The Wilmington Air Park, via Google Earth.

Is running its own air cargo operation?

Vice’s Motherboard published a report Monday evening describing an “air freight transportation operation” flying four flights per day out of Ohio’s Wilmington Air Park, which previously served as a facility for DHL until 2008.

Photo: Julie Clopper /
Photo: Julie Clopper /

While unconfirmed, Vice’s reporting points to a potential new facility run by Seattle-based e-commerce giant Amazon.

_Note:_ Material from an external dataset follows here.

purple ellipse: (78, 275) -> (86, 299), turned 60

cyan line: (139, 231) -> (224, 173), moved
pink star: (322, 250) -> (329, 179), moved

In September, an unnamed company began shipping consumer goods “for a mysterious client that many believe to be Amazon,” Kari Paul reported.

The mystery company is using four contracted Boeing 767s that fly to and from four U.S. airports — Allentown, Ontario (CA), Tampa, Oakland — that all have nearby Amazon distribution centers.

DHL previously employed 7,500 at the airport in Wilmington, Ohio, which has eight industrial facilities and is a “perfect setup” for Amazon, one source told Vice.

Amazon did not deny that it was running an air cargo operation, telling Vice that “we’ve long utilized air capacity through a variety of great partners to transport packages.”

Amazon's delivery drone.
Amazon’s delivery drone.

In many ways, opening this type of facility makes sense for Amazon to control the logistics of its shipping network. The company has increasingly shown its willingness to take over elements of delivery with an expanding customer base and demand for speed, as evidenced by initiatives including Amazon Fresh, the “Prime Air” drone delivery plan, its own delivery service in San Francisco, the new Amazon Flex package delivery program, and more.

Having more control of the entire end-to-end customer experience would also help Amazon avoid issues it has had with third-party delivery companies like UPS during its busy holiday season.

While not quite as surprising as Amazon’s new physical bookstore in Seattle, running its own airport operations with jumbo jets and a massive sorting facility would be yet another ambitious project from Amazon. Perhaps you can file this one under the famous Jeff Bezos line of “we are willing to be misunderstood for long periods of time.”